Is it possible to generate Triton kernels without having a GPU device using torch.compile? Can we achieve this by registering a new Dynamo backend and enabling torch-to-triton translation for the CPU?

Context: I want to generate triton kernels out of pytorch model for a non-GPU device, and would like to know where to start? Any docs on how this conversion works for GPU devices?

fhossein-quic · April 16, 2024, 6:43pm

Any idea on this? If generating triton for cpu is not available in inductor, what would be the best way to go from torch to triton?

jleeleee · April 18, 2024, 3:30pm

Do you mean running the generated Triton kernel in the CPU? You can set TRITON_INTERPRET=1 in your environment variables, which will run the kernels in the CPU for debug mode GitHub - openai/triton: Development repository for the Triton language and compiler

fhossein-quic · April 18, 2024, 4:51pm

I mean generating triton kernels from pytorch models. Currently, torchinductor’s codegen can do this but it only works for GPU devices. For CPU, torchInductor generates C++/OpenMP code. My question is basically, how to generate triton out of torch models if I don’t have cuda device?

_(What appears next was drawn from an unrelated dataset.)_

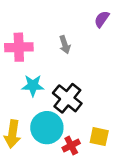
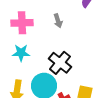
cyan star: (33, 86) -> (21, 53), moved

111357 · April 26, 2024, 11:26am

Hi, as far as I know, triton was designed to generate code that ran on GPUs(Nvidia/Intel/AMD GPUs). So It can not generate code if you do not have GPU device.

trusira · February 11, 2025, 10:33pm

For what it’s worth, there’s a Triton CPU backend available now. GitHub - triton-lang/triton-cpu: An experimental CPU backend for Triton
I wonder if you could seamlessly replace Pytorch’s default Triton with this.